WHAT THIS TASK INVOLVES
Transcribe all records below exactly, without images.

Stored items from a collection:
***

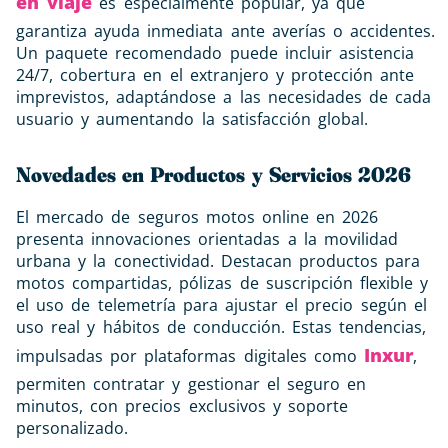
en viaje
es especialmente popular, ya que
garantiza ayuda inmediata ante averías o accidentes.
Un paquete recomendado puede incluir asistencia
24/7, cobertura en el extranjero y protección ante
imprevistos, adaptándose a las necesidades de cada
usuario y aumentando la satisfacción global.
Novedades en Productos y Servicios 2026
El mercado de seguros motos online en 2026
presenta innovaciones orientadas a la movilidad
urbana y la conectividad. Destacan productos para
motos compartidas, pólizas de suscripción flexible y
el uso de telemetría para ajustar el precio según el
uso real y hábitos de conducción. Estas tendencias,
Inxur
impulsadas por plataformas digitales como
,
permiten contratar y gestionar el seguro en
minutos, con precios exclusivos y soporte
personalizado.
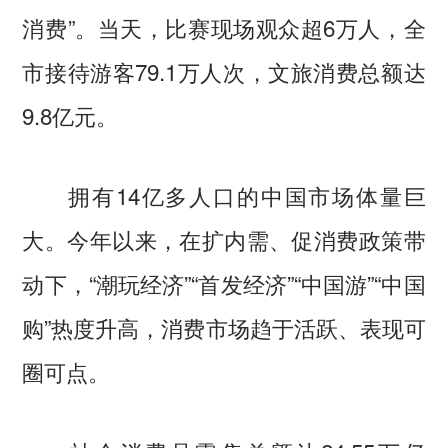
消费”。当天，比赛现场观众超6万人，全
市接待游客79.1万人次，文旅消费总额达
9.8亿元。
拥有14亿多人口的中国市场体量巨
大。今年以来，在扩内需、促消费政策带
动下，“潮玩经济”“首发经济”“中国游”“中国
购”热度升高，消费市场趋于活跃、表现可
圈可点。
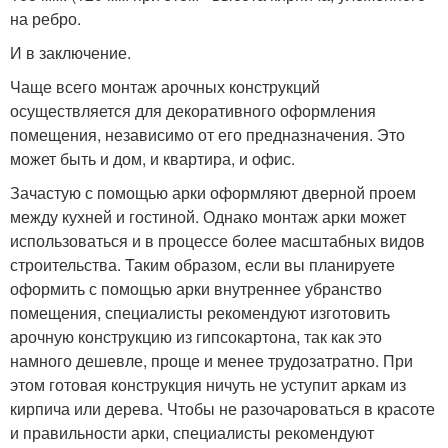
на ребро.
И в заключение.
Чаще всего монтаж арочных конструкций
осуществляется для декоративного оформления
помещения, независимо от его предназначения. Это
может быть и дом, и квартира, и офис.
Зачастую с помощью арки оформляют дверной проем
между кухней и гостиной. Однако монтаж арки может
использоваться и в процессе более масштабных видов
строительства. Таким образом, если вы планируете
оформить с помощью арки внутреннее убранство
помещения, специалисты рекомендуют изготовить
арочную конструкцию из гипсокартона, так как это
намного дешевле, проще и менее трудозатратно. При
этом готовая конструкция ничуть не уступит аркам из
кирпича или дерева. Чтобы не разочароваться в красоте
и правильности арки, специалисты рекомендуют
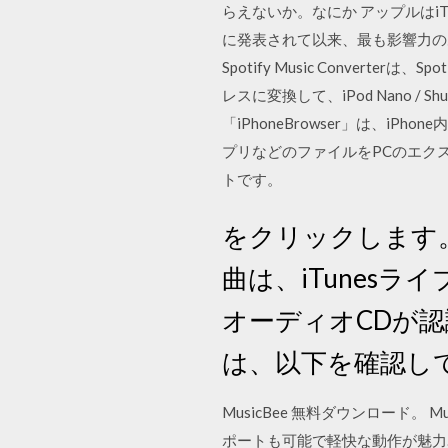
らえないか。なにか アップルはiT
に発表されて以来、最も影響力のあ
Spotify Music Converte
レスに変換して、iPod Nano / S
「iPhoneBrowser」は、i
プリなどのファイルをPCのエク
トです。
をクリックします。
曲は、iTunesラ
オーディオCDが
は、以下を確認してく
MusicBee 無料ダウンロード。 
ポートも可能で軽快な動作が魅力. 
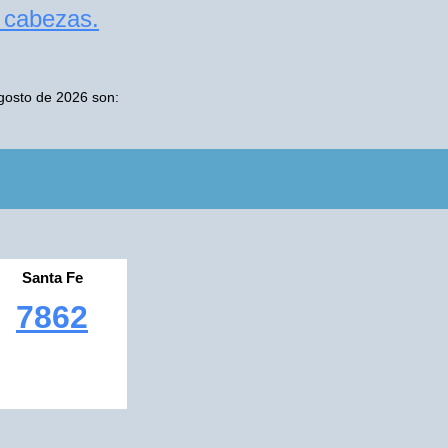
s cabezas.
Agosto de 2026 son:
Santa Fe
7862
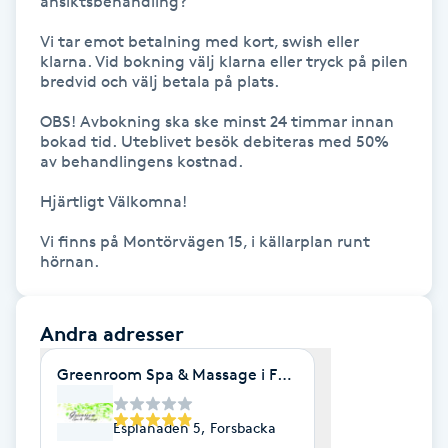
ansiktsbehandling?

IPL hårborttagning
Vi tar emot betalning med kort, swish eller 
klarna. Vid bokning välj klarna eller tryck på pilen 
bredvid och välj betala på plats.

IR-massage
OBS! Avbokning ska ske minst 24 timmar innan 
J
bokad tid. Uteblivet besök debiteras med 50% 
av behandlingens kostnad.

Japansk massage
Hjärtligt Välkomna!

K
Vi finns på Montörvägen 15, i källarplan runt 
K18
hörnan.
Katun fransar
Andra adresser
Kemisk peeling
Greenroom Spa & Massage i Forsbacka
Keratinbehandling
Esplanaden 5, Forsbacka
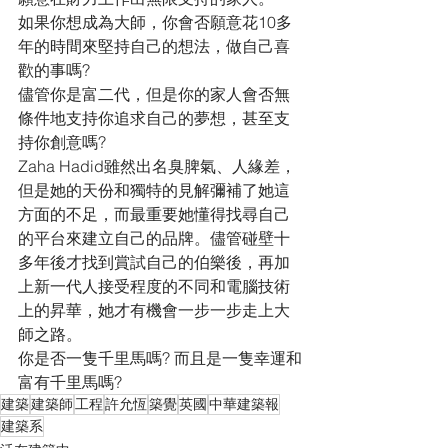
如果你想成為大師，你會否願意花10多
年的時間來堅持自己的想法，做自己喜
歡的事嗎?
儘管你是富二代，但是你的家人會否無
條件地支持你追求自己的夢想，甚至支
持你創意嗎?
Zaha Hadid雖然出名臭脾氣、人緣差，
但是她的天份和獨特的見解彌補了她這
方面的不足，而最重要她懂得找尋自己
的平台來建立自己的品牌。儘管碰壁十
多年後才找到賞試自己的伯樂後，再加
上新一代人接受程度的不同和電腦技術
上的昇華，她才有機會一步一步走上大
師之路。
你是否一隻千里馬嗎? 而且是一隻幸運和
富有千里馬嗎?
建築
建築師
工程
許允恆
築覺
英國
中華建築報
建築系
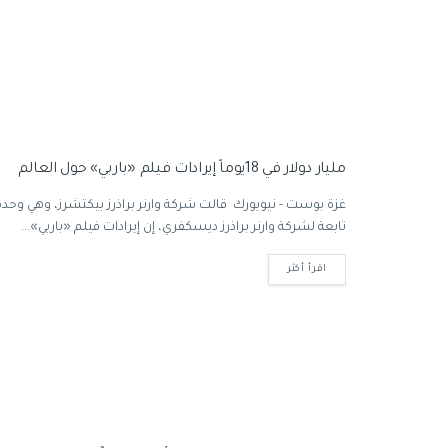
مليار دولار في 18يوماً إيرادات فيلم «باربي» حول العالم
غزة بوست - نيويورك قالت شركة وارنر براذرز بيكتشرز، وهي وحدة
تابعة لشركة وارنر براذرز ديسكفري، إن إيرادات فيلم «باربي»...
اقرأ أكثر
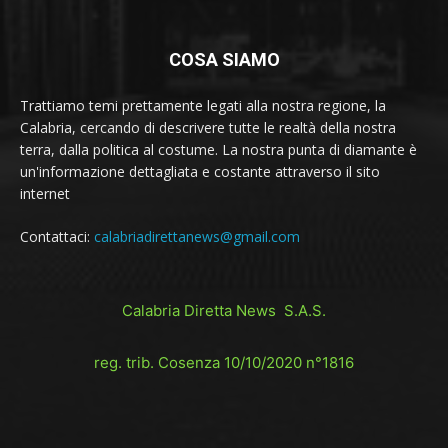
COSA SIAMO
Trattiamo temi prettamente legati alla nostra regione, la
Calabria, cercando di descrivere tutte le realtà della nostra
terra, dalla politica al costume. La nostra punta di diamante è
un'informazione dettagliata e costante attraverso il sito
internet
Contattaci:
calabriadirettanews@gmail.com
Calabria Diretta News S.A.S.
reg. trib. Cosenza 10/10/2020 n°1816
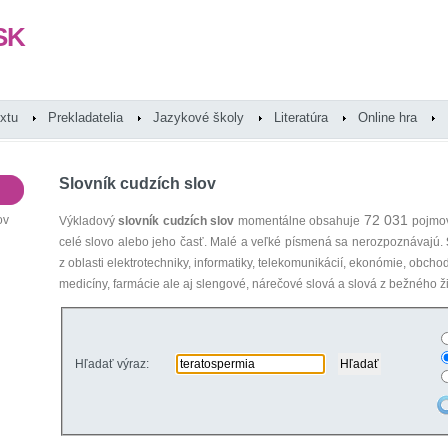
SK
extu
Prekladatelia
Jazykové školy
Literatúra
Online hra
Slovník cudzích slov
72 031
ov
Výkladový
slovník cudzích slov
momentálne obsahuje
pojmov
celé slovo alebo jeho časť. Malé a veľké písmená sa nerozpoznávajú.
z oblasti elektrotechniky, informatiky, telekomunikácií, ekonómie, obcho
medicíny, farmácie ale aj slengové, nárečové slová a slová z bežného ži
Hľadať výraz:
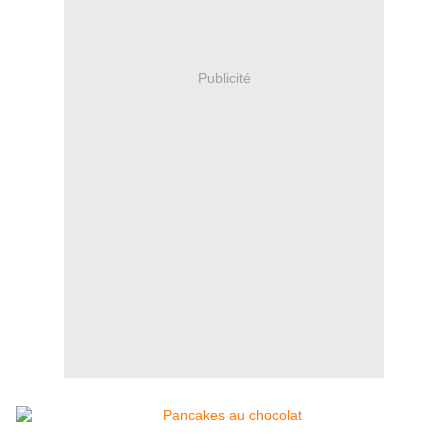
Publicité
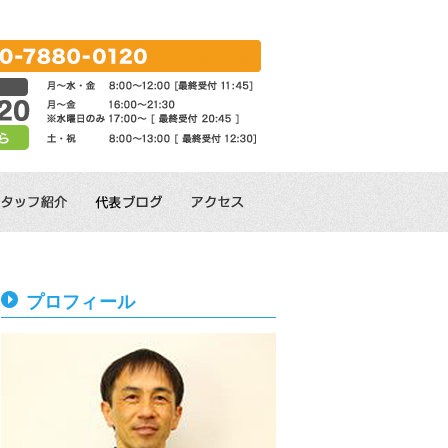
プロフィール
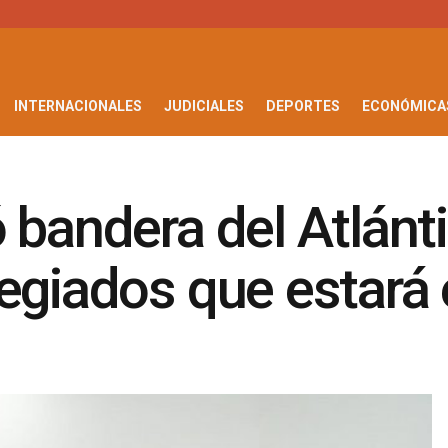
INTERNACIONALES
JUDICIALES
DEPORTES
ECONÓMICA
 bandera del Atlánti
egiados que estará e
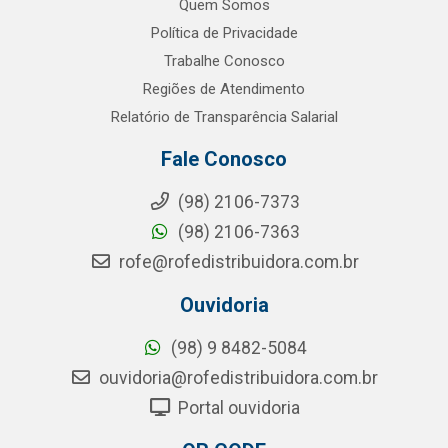
Quem Somos
Política de Privacidade
Trabalhe Conosco
Regiões de Atendimento
Relatório de Transparência Salarial
Fale Conosco
(98) 2106-7373
(98) 2106-7363
rofe@rofedistribuidora.com.br
Ouvidoria
(98) 9 8482-5084
ouvidoria@rofedistribuidora.com.br
Portal ouvidoria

***

SOLUTION TO THIS TASK
en viaje
es especialmente popular, ya que
garantiza ayuda inmediata ante averías o accidentes.
Un paquete recomendado puede incluir asistencia
24/7, cobertura en el extranjero y protección ante
imprevistos, adaptándose a las necesidades de cada
usuario y aumentando la satisfacción global.
Novedades en Productos y Servicios 2026
El mercado de seguros motos online en 2026
presenta innovaciones orientadas a la movilidad
urbana y la conectividad. Destacan productos para
motos compartidas, pólizas de suscripción flexible y
el uso de telemetría para ajustar el precio según el
uso real y hábitos de conducción. Estas tendencias,
Inxur
impulsadas por plataformas digitales como
,
permiten contratar y gestionar el seguro en
minutos, con precios exclusivos y soporte
personalizado.
消费”。当天，比赛现场观众超6万人，全
市接待游客79.1万人次，文旅消费总额达
9.8亿元。
拥有14亿多人口的中国市场体量巨
大。今年以来，在扩内需、促消费政策带
动下，“潮玩经济”“首发经济”“中国游”“中国
购”热度升高，消费市场趋于活跃、表现可
圈可点。
на ребро.
И в заключение.
Чаще всего монтаж арочных конструкций
осуществляется для декоративного оформления
помещения, независимо от его предназначения. Это
может быть и дом, и квартира, и офис.
Зачастую с помощью арки оформляют дверной проем
между кухней и гостиной. Однако монтаж арки может
использоваться и в процессе более масштабных видов
строительства. Таким образом, если вы планируете
оформить с помощью арки внутреннее убранство
помещения, специалисты рекомендуют изготовить
арочную конструкцию из гипсокартона, так как это
намного дешевле, проще и менее трудозатратно. При
этом готовая конструкция ничуть не уступит аркам из
кирпича или дерева. Чтобы не разочароваться в красоте
и правильности арки, специалисты рекомендуют
らえないか。なにか アップルはiT
に発表されて以来、最も影響力のあ
Spotify Music Converte
レスに変換して、iPod Nano / S
「iPhoneBrowser」は、i
プリなどのファイルをPCのエク
トです。
をクリックします。
曲は、iTunesラ
オーディオCDが
は、以下を確認してく
MusicBee 無料ダウンロード。 
ポートも可能で軽快な動作が魅力. 
s cabezas.
Agosto de 2026 son:
Santa Fe
7862
ansiktsbehandling?

IPL hårborttagning
Vi tar emot betalning med kort, swish eller 
klarna. Vid bokning välj klarna eller tryck på pilen 
bredvid och välj betala på plats.

IR-massage
OBS! Avbokning ska ske minst 24 timmar innan 
J
bokad tid. Uteblivet besök debiteras med 50% 
av behandlingens kostnad.

Japansk massage
Hjärtligt Välkomna!

K
Vi finns på Montörvägen 15, i källarplan runt 
K18
hörnan.
Katun fransar
Andra adresser
Kemisk peeling
Greenroom Spa & Massage i Forsbacka
Keratinbehandling
Esplanaden 5, Forsbacka
如果你想成為大師，你會否願意花10多
年的時間來堅持自己的想法，做自己喜
歡的事嗎?
儘管你是富二代，但是你的家人會否無
條件地支持你追求自己的夢想，甚至支
持你創意嗎?
Zaha Hadid雖然出名臭脾氣、人緣差，
但是她的天份和獨特的見解彌補了她這
方面的不足，而最重要她懂得找尋自己
的平台來建立自己的品牌。儘管碰壁十
多年後才找到賞試自己的伯樂後，再加
上新一代人接受程度的不同和電腦技術
上的昇華，她才有機會一步一步走上大
師之路。
你是否一隻千里馬嗎? 而且是一隻幸運和
富有千里馬嗎?
建築
建築師
工程
許允恆
築覺
英國
中華建築報
建築系
مليار دولار في 18يوماً إيرادات فيلم «باربي» حول العالم
غزة بوست - نيويورك قالت شركة وارنر براذرز بيكتشرز، وهي وحدة
تابعة لشركة وارنر براذرز ديسكفري، إن إيرادات فيلم «باربي»...
اقرأ أكثر
COSA SIAMO
Trattiamo temi prettamente legati alla nostra regione, la
Calabria, cercando di descrivere tutte le realtà della nostra
terra, dalla politica al costume. La nostra punta di diamante è
un'informazione dettagliata e costante attraverso il sito
internet
Contattaci:
calabriadirettanews@gmail.com
Calabria Diretta News S.A.S.
reg. trib. Cosenza 10/10/2020 n°1816
SK
extu
Prekladatelia
Jazykové školy
Literatúra
Online hra
Slovník cudzích slov
72 031
ov
Výkladový
slovník cudzích slov
momentálne obsahuje
pojmov
celé slovo alebo jeho časť. Malé a veľké písmená sa nerozpoznávajú.
z oblasti elektrotechniky, informatiky, telekomunikácií, ekonómie, obcho
medicíny, farmácie ale aj slengové, nárečové slová a slová z bežného ži
Hľadať výraz:
Publicité
プロフィール
INTERNACIONALES
JUDICIALES
DEPORTES
ECONÓMICA
 bandera del Atlánti
egiados que estará e
Quem Somos
Política de Privacidade
Trabalhe Conosco
Regiões de Atendimento
Relatório de Transparência Salarial
Fale Conosco
(98) 2106-7373
(98) 2106-7363
rofe@rofedistribuidora.com.br
Ouvidoria
(98) 9 8482-5084
ouvidoria@rofedistribuidora.com.br
Portal ouvidoria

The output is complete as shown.